Luis Zea, co-director of the project, described their strategies for fighting that mindset in the community.
“One of the ways we tried to combat the stigma around failing was just trying to communicate to people, particularly the people of Guatemala in general, what we were doing and how hard it was and how valuable and interesting it was in the simplest terms possible,” Zea said. “The main thing we did with that was the publications in the newspaper about the project. We really tried with those short articles to give people a general sense of what we were doing.”
After winning the KiboCUBE award, the U.S. embassy in Guatemala provided funds to bring CubeSat experts to Guatemala to check the team’s design and final integration of the CubeSat. Those professionals helped the team gain perspective.
“The big lesson that most of the people who came gave us was that failing was just an integral part of the process and failing said nothing about you personally, just about how hard the problem you have to solve is. Trying to get that into our minds was a very important step towards not giving up,” Alvarez said.
Nationwide celebrations
By the time Quetzal-1 launched in 2020, the whole country had been following along with its story in the newspaper for two years.

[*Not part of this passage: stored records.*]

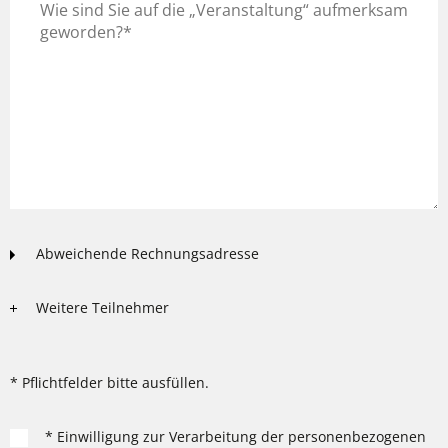
Abweichende Rechnungsadresse
Weitere Teilnehmer
* Pflichtfelder bitte ausfüllen.
* Einwilligung zur Verarbeitung der personenbezogenen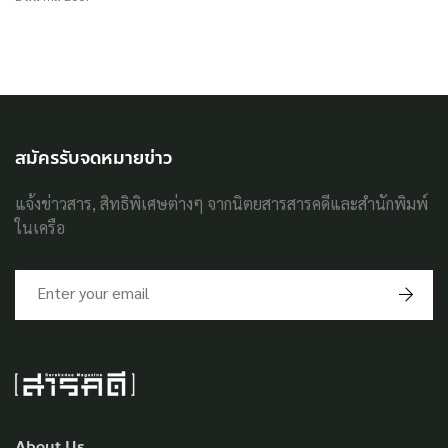
สมัครรับจดหมายข่าว
แจ้งข่าวสาร, สิทธิพิเศษต่างๆ จากนิตยสารสารคดีและสำนักพิมพ์
ในเครือ
About Us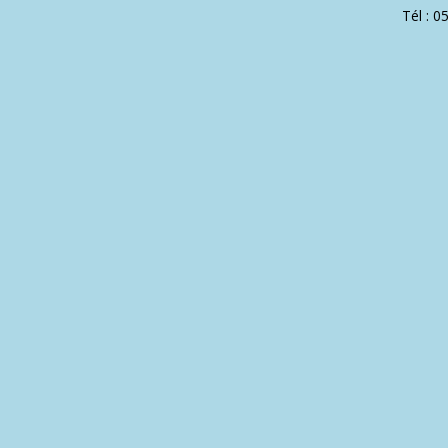
Tél : 0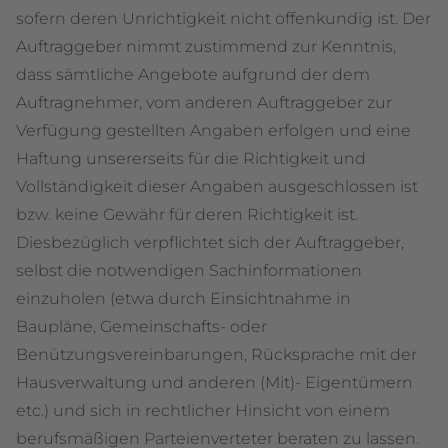
sofern deren Unrichtigkeit nicht offenkundig ist. Der
Auftraggeber nimmt zustimmend zur Kenntnis,
dass sämtliche Angebote aufgrund der dem
Auftragnehmer, vom anderen Auftraggeber zur
Verfügung gestellten Angaben erfolgen und eine
Haftung unsererseits für die Richtigkeit und
Vollständigkeit dieser Angaben ausgeschlossen ist
bzw. keine Gewähr für deren Richtigkeit ist.
Diesbezüglich verpflichtet sich der Auftraggeber,
selbst die notwendigen Sachinformationen
einzuholen (etwa durch Einsichtnahme in
Baupläne, Gemeinschafts- oder
Benützungsvereinbarungen, Rücksprache mit der
Hausverwaltung und anderen (Mit)- Eigentümern
etc.) und sich in rechtlicher Hinsicht von einem
berufsmäßigen Parteienverteter beraten zu lassen.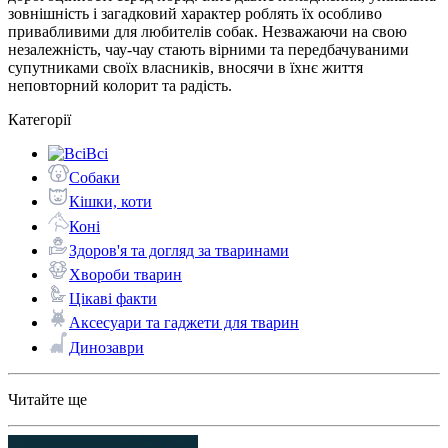
зовнішність і загадковий характер роблять їх особливо
привабливими для любителів собак. Незважаючи на свою
незалежність, чау-чау стають вірними та передбачуваними
супутниками своїх власників, вносячи в їхнє життя
неповторний колорит та радість.
Категорії
Всі
Собаки
Кішки, коти
Коні
Здоров'я та догляд за тваринами
Хвороби тварин
Цікаві факти
Аксесуари та гаджети для тварин
Динозаври
Читайте ще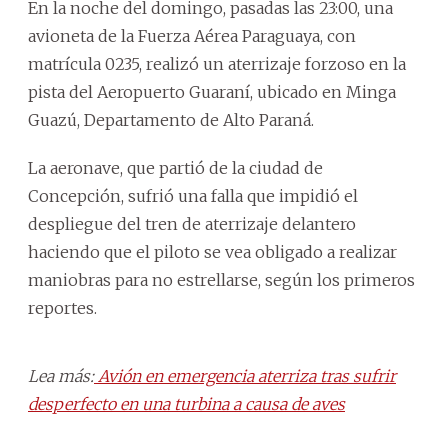
En la noche del domingo, pasadas las 23:00, una
avioneta de la Fuerza Aérea Paraguaya, con
matrícula 0235, realizó un aterrizaje forzoso en la
pista del Aeropuerto Guaraní, ubicado en Minga
Guazú, Departamento de Alto Paraná.
La aeronave, que partió de la ciudad de
Concepción, sufrió una falla que impidió el
despliegue del tren de aterrizaje delantero
haciendo que el piloto se vea obligado a realizar
maniobras para no estrellarse, según los primeros
reportes.
Lea más:
Avión en emergencia aterriza tras sufrir
desperfecto en una turbina a causa de aves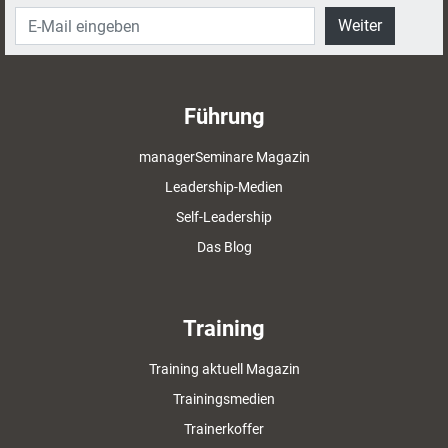
Einsatz ausgewählter Interviewtechniken
Weiter
kennen und simulieren Bewerberinterviews
per Rollenspiel. Die Teilnehmer werden so
befähigt, Bewerbungsprozesse effizient zu
gestalten und die bestgeeigneten Mitarbeiter
Führung
für ihr Unternehmen zu identifizieren.
managerSeminare Magazin
Leadership-Medien
Self-Leadership
Das Blog
Training
Training aktuell Magazin
Trainingsmedien
Trainerkoffer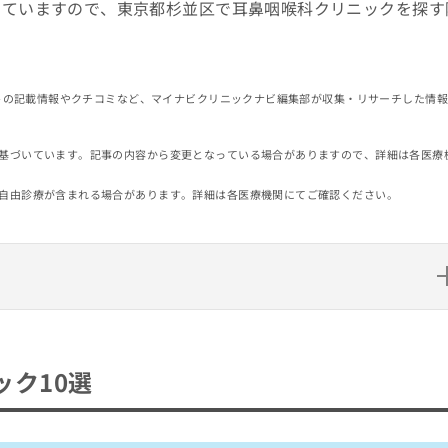
していますので、東京都杉並区で耳鼻咽喉科クリニックを探す
イトの記載情報やクチコミなど、マイナビクリニックナビ編集部が収集・リサーチした情
基づいています。記事の内容から変更となっている場合がありますので、詳細は各医療
自由診療が含まれる場合があります。詳細は各医療機関にてご確認ください。
ク10選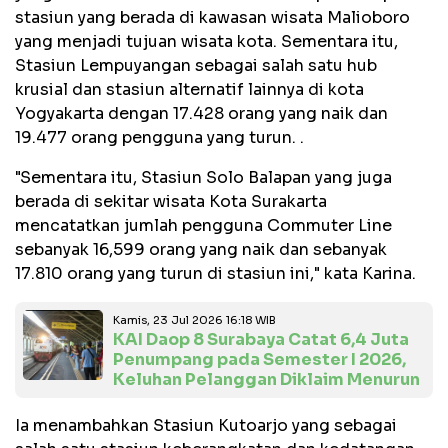
stasiun yang berada di kawasan wisata Malioboro
yang menjadi tujuan wisata kota. Sementara itu,
Stasiun Lempuyangan sebagai salah satu hub
krusial dan stasiun alternatif lainnya di kota
Yogyakarta dengan 17.428 orang yang naik dan
19.477 orang pengguna yang turun. .
"Sementara itu, Stasiun Solo Balapan yang juga
berada di sekitar wisata Kota Surakarta
mencatatkan jumlah pengguna Commuter Line
sebanyak 16,599 orang yang naik dan sebanyak
17.810 orang yang turun di stasiun ini," kata Karina.
Kamis, 23 Jul 2026 16:18 WIB
KAI Daop 8 Surabaya Catat 6,4 Juta
Penumpang pada Semester I 2026,
Keluhan Pelanggan Diklaim Menurun
Ia menambahkan Stasiun Kutoarjo yang sebagai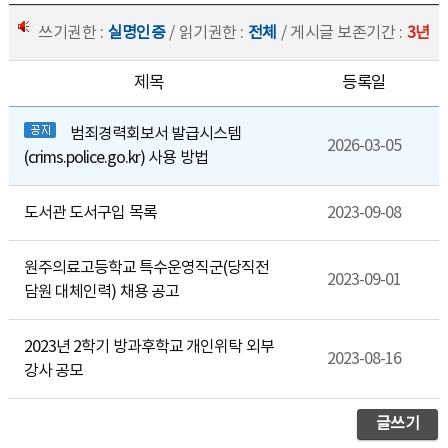
쓰기권한 :
실명인증
/ 읽기권한 :
전체
/ 게시글 보존기간 :
3년
제목
등록일
범죄경력회보서 발급시스템
2026-03-05
(crims.police.go.kr) 사용 방법
도서관 도서구입 목록
2023-09-08
원주의료고등학교 특수운영직군(당직전
2023-09-01
담원 대체인력) 채용 공고
2023년 2학기 방과후학교 개인위탁 외부
2023-08-16
강사 공모
글쓰기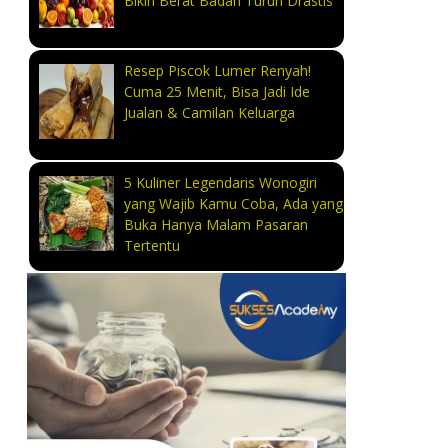
Bikin Berat Badan Turun Drastis
Resep Piscok Lumer Renyah!
Cuma 25 Menit, Bisa Jadi Ide
Jualan & Camilan Keluarga
5 Kuliner Legendaris Wonogiri
yang Wajib Kamu Coba, Ada yang
Buka Hanya Malam Pasaran
Tertentu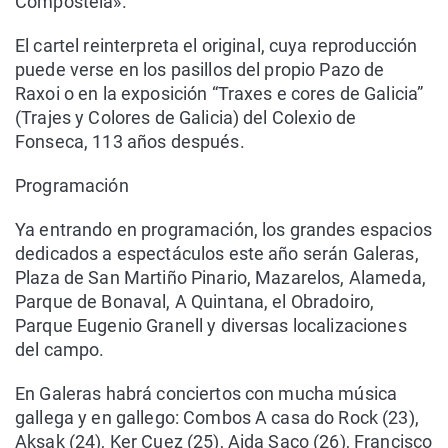
Compostela».
El cartel reinterpreta el original, cuya reproducción
puede verse en los pasillos del propio Pazo de
Raxoi o en la exposición “Traxes e cores de Galicia”
(Trajes y Colores de Galicia) del Colexio de
Fonseca, 113 años después.
Programación
Ya entrando en programación, los grandes espacios
dedicados a espectáculos este año serán Galeras,
Plaza de San Martiño Pinario, Mazarelos, Alameda,
Parque de Bonaval, A Quintana, el Obradoiro,
Parque Eugenio Granell y diversas localizaciones
del campo.
En Galeras habrá conciertos con mucha música
gallega y en gallego: Combos A casa do Rock (23),
Aksak (24), Ker Cuez (25), Aida Saco (26), Francisco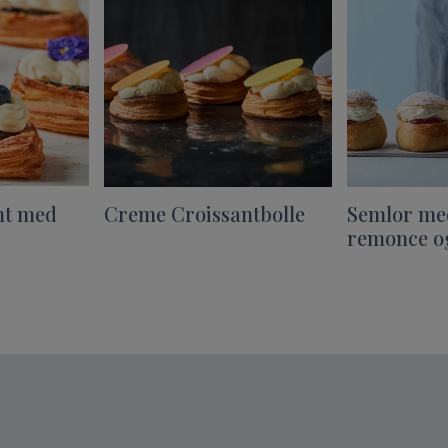
nt med
Creme Croissantbolle
Semlor me
remonce o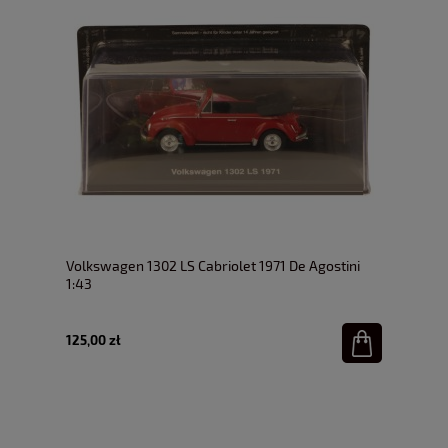
Volkswagen 1302 LS Cabriolet 1971 De Agostini
1:43
125,00 zł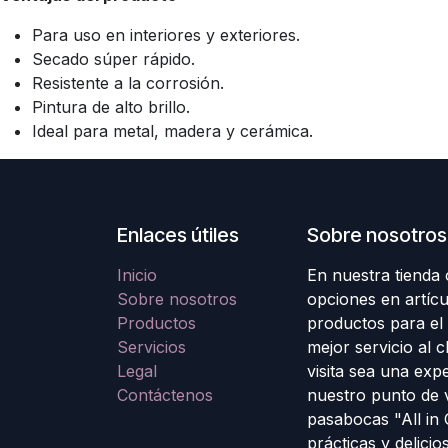
Para uso en interiores y exteriores.
Secado súper rápido.
Resistente a la corrosión.
Pintura de alto brillo.
Ideal para metal, madera y cerámica.
Enlaces útiles
Sobre nosotros
Inicio
En nuestra tienda
Sobre nosotros
opciones en artícu
Productos
productos para el
Servicios
mejor servicio al 
Legal
visita sea una exp
Contáctenos
nuestro punto de 
pasabocas "All in
prácticas y delicio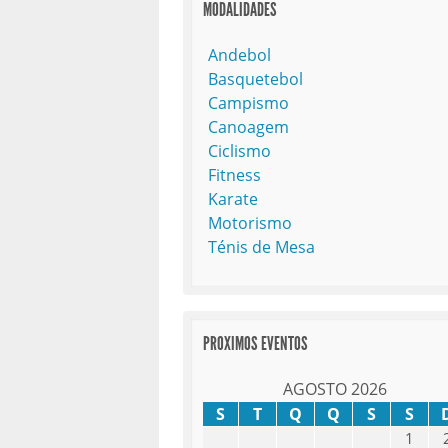
MODALIDADES
Andebol
Basquetebol
Campismo
Canoagem
Ciclismo
Fitness
Karate
Motorismo
Ténis de Mesa
PROXIMOS EVENTOS
AGOSTO 2026
S
T
Q
Q
S
S
1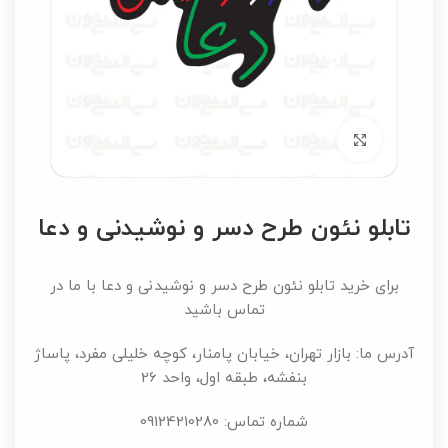
برای بزرگنمایی کلیک کنید
تابلو نئون طرح دسر و نوشیدنی و دعا
برای خرید تابلو نئون طرح دسر و نوشیدنی و دعا با ما در
تماس باشید
آدرس ما: بازار تهران، خیابان پامنار، کوچه خلیلی مفرد، پاساژ
بنفشه، طبقه اول، واحد 26
شماره تماس: 09124210280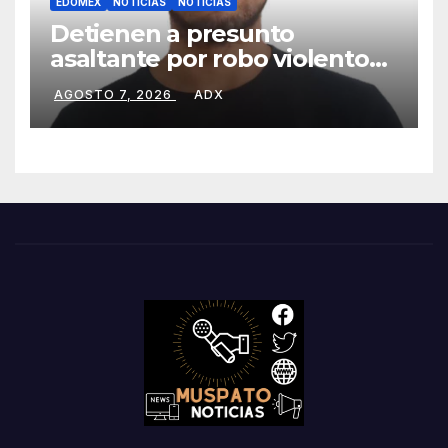
EDOMEX
NOTICIAS
NOTÍCIAS
Detienen a presunto
asaltante por robo violento
de motocicleta en
AGOSTO 7, 2026
ADX
Chimalhuacán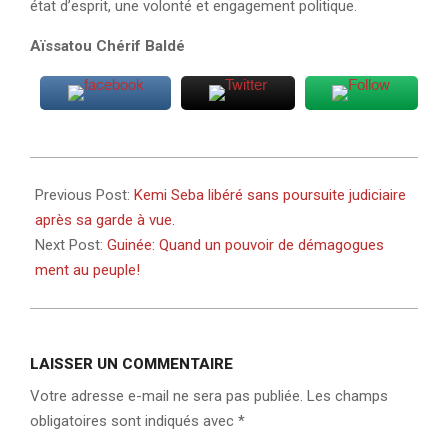
état d’esprit, une volonté et engagement politique.
Aïssatou Chérif Baldé
2024-
10-
Previous Post:
Kemi Seba libéré sans poursuite judiciaire
17
après sa garde à vue.
Next Post:
Guinée: Quand un pouvoir de démagogues
ment au peuple!
LAISSER UN COMMENTAIRE
Votre adresse e-mail ne sera pas publiée.
Les champs
obligatoires sont indiqués avec
*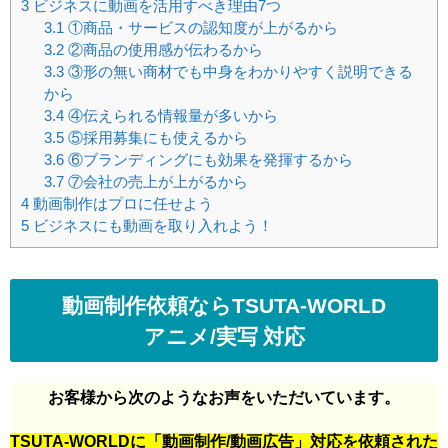
3
ビジネスに動画を活用すべき理由7つ
3.1
①商品・サービスの認知度が上がるから
3.2
②商品の使用感が伝わるから
3.3
③形の無い商材でも中身をわかりやすく説明できる
から
3.4
④伝えられる情報量が多いから
3.5
⑤採用募集にも使えるから
3.6
⑥ブランディングにも効果を発揮するから
3.7
⑦会社の売上が上がるから
4
動画制作はプロに任せよう
5
ビジネスにも動画を取り入れよう！
動画制作依頼ならTSUTA-WORLD
アニメ/実写 対応
お客様から次のようなお声をいただいています。
TSUTA-WORLDに「動画制作/動画広告」対応を依頼された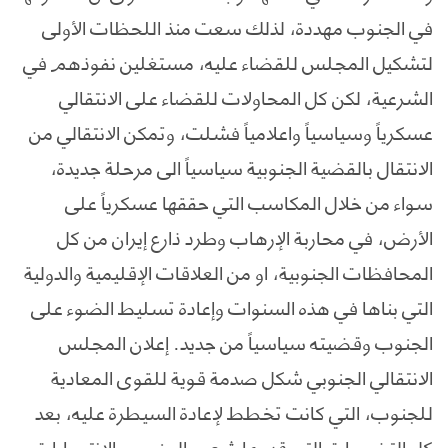
في الجنوب مهددة، لذلك سعت منذ اللحظات الأولى
لتشكيل المجلس للقضاء عليه، مستغلين نفوذهم في
الشرعية، لكن كل المحاولات للقضاء على الانتقالي
عسكرياً وسياسياً واعلامياً فشلت، وتمكن الانتقالي من
الانتقال بالقضية الجنوبية سياسياً الى مرحلة جديدة،
سواء من خلال المكاسب التي حققها عسكرياً على
الأرض، في محاربة الإرهاب وطرد ذارع إيران من كل
المحافظات الجنوبية، او من العلاقات الإقليمية والدولية
التي بناها في هذه السنوات وإعادة تسليط الضوء على
الجنوب وقضيته سياسياً من جديد. إعلان المجلس
الانتقالي الجنوبي شكل صدمة قوية للقوى المعادية
للجنوب، التي كانت تخطط لإعادة السيطرة عليه، بعد
كل التضحيات التي قدمها شعب الجنوب والانتصارات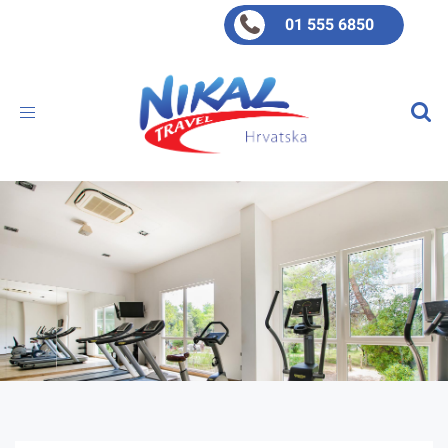
01 555 6850
Toggle
navigation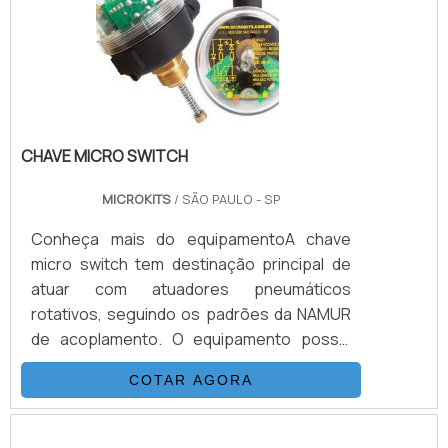
similares, mas principalmente por conta de
sua engenharia simples e funcional do
produto. Este equipamento foi criado e.
CHAVE MICRO SWITCH
MICROKITS
/ SÃO PAULO - SP
Conheça mais do equipamentoA chave
micro switch tem destinação principal de
atuar com atuadores pneumáticos
rotativos, seguindo os padrões da NAMUR
de acoplamento. O equipamento possui
possibilidades variadas na realização de
COTAR AGORA
contatos mecânicos ou indutivos. Também
oferece condições para uso com um, dois,
três ou até quatro contatos, montados em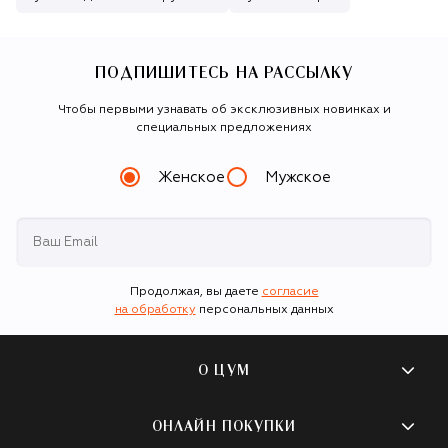
ПОДПИШИТЕСЬ НА РАССЫЛКУ
Чтобы первыми узнавать об эксклюзивных новинках и
специальных предложениях
Женское
Мужское
Продолжая, вы даете
согласие
на обработку
персональных данных
О ЦУМ
О магазине
ОНЛАЙН ПОКУПКИ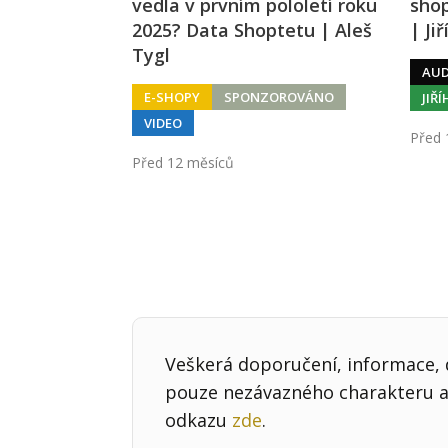
vedla v prvním pololetí roku
shop
2025? Data Shoptetu | Aleš
| Ji
Tygl
AUD
E-SHOPY
SPONZOROVÁNO
JIŘ
VIDEO
Před 
Před 12 měsíců
Veškerá doporučení, informace, d
pouze nezávazného charakteru a 
odkazu
zde
.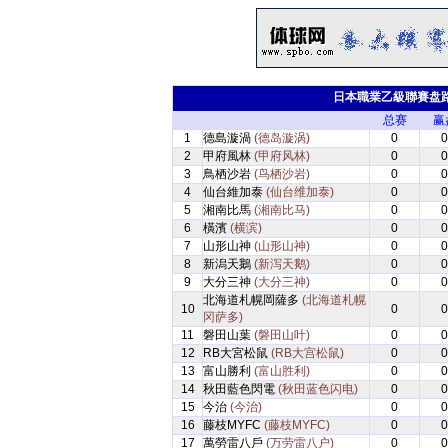
日本職業乙級聯賽盘
总赛
赢
1
德島漩渦
(德岛漩涡)
0
0
2
甲府風林
(甲府风林)
0
0
3
鳥栖沙岩
(鸟栖沙岩)
0
0
4
仙台維加泰
(仙台维加泰)
0
0
5
湘南比馬
(湘南比马)
0
0
6
橫濱
(横滨)
0
0
7
山形山神
(山形山神)
0
0
8
新潟天鵝
(新泻天鹅)
0
0
9
大分三神
(大分三神)
0
0
北海道札幌岡薩多
(北海道札幌
10
0
0
冈萨多)
11
磐田山葉
(磐田山叶)
0
0
12
RB大宮松鼠
(RB大宫松鼠)
0
0
13
富山勝利
(富山胜利)
0
0
14
秋田藍色閃電
(秋田蓝色闪电)
0
0
15
今治
(今治)
0
0
16
藤枝MYFC
(藤枝MYFC)
0
0
17
萬勞雷八戶
(万劳雷八户)
0
0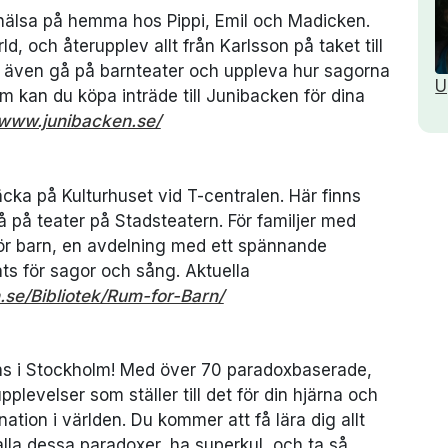
hälsa på hemma hos Pippi, Emil och Madicken.
, och återupplev allt från Karlsson på taket till
i även gå på barnteater och uppleva hur sagorna
U
m kan du köpa inträde till Junibacken för dina
/www.junibacken.se/
äcka på Kulturhuset vid T-centralen. Här finns
gå på teater på Stadsteatern. För familjer med
r barn, en avdelning med ett spännande
ats för sagor och sång. Aktuella
se/Bibliotek/Rum-for-Barn/
ns i Stockholm! Med över 70 paradoxbaserade,
pplevelser som ställer till det för din hjärna och
tion i världen. Du kommer att få lära dig allt
a dessa paradoxer, ha superkul, och ta så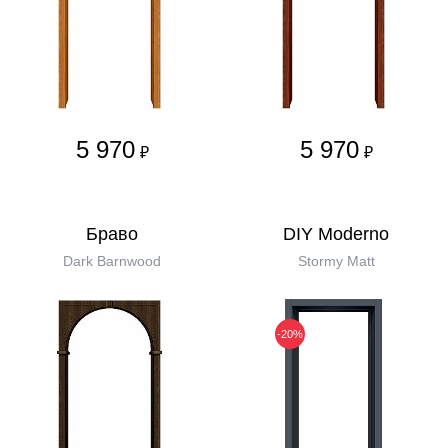
5 970
5 970
₽
₽
Бравo
DIY Moderno
Dark Barnwood
Stormy Matt
-20%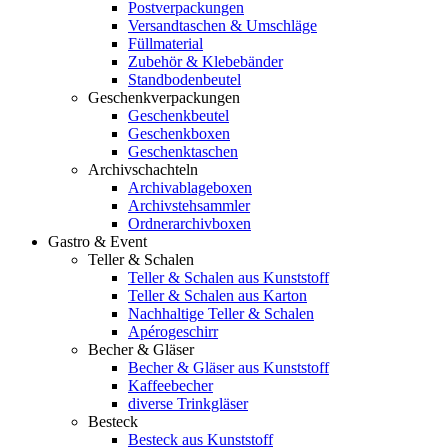
Postverpackungen
Versandtaschen & Umschläge
Füllmaterial
Zubehör & Klebebänder
Standbodenbeutel
Geschenkverpackungen
Geschenkbeutel
Geschenkboxen
Geschenktaschen
Archivschachteln
Archivablageboxen
Archivstehsammler
Ordnerarchivboxen
Gastro & Event
Teller & Schalen
Teller & Schalen aus Kunststoff
Teller & Schalen aus Karton
Nachhaltige Teller & Schalen
Apérogeschirr
Becher & Gläser
Becher & Gläser aus Kunststoff
Kaffeebecher
diverse Trinkgläser
Besteck
Besteck aus Kunststoff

“There were a lot of people here in Guatemala that were really happy about it,” Bagur said. “I’m so impressed because there were bars where they put the launch on their TVs. In Guatemala something like that is unique. It was one of the best days of my life. It was really cool. Watching the rocket reaching out to space was a magical moment, and it was one of the greatest moments in Guatemalan scientific history so far.”
Quetzal-1 launched to the International Space Station in March 2020 and stayed there until April 2020, when it was deployed. An hour after deployment, the team saw the first information being transmitted and knew the CubeSat worked. It was operational in space for 211 days.
Gone are the days of students working in the cafeteria of their university. UVG now has an aerospace lab and infrastructure in place so students can carry out similar projects. On a national level, policy discussions are underway due in part to this project.
Interplanetary Initiative’s CubeSat Delivery Prize
The team was awarded $7,500 through the ASU Interplanetary Initiative’s CubeSat Delivery Prize award thanks to the generosity of the Shojaee Foundation. The prize money will be the first funds for Quetzal-2 and will likely go to the solar panels for the next project.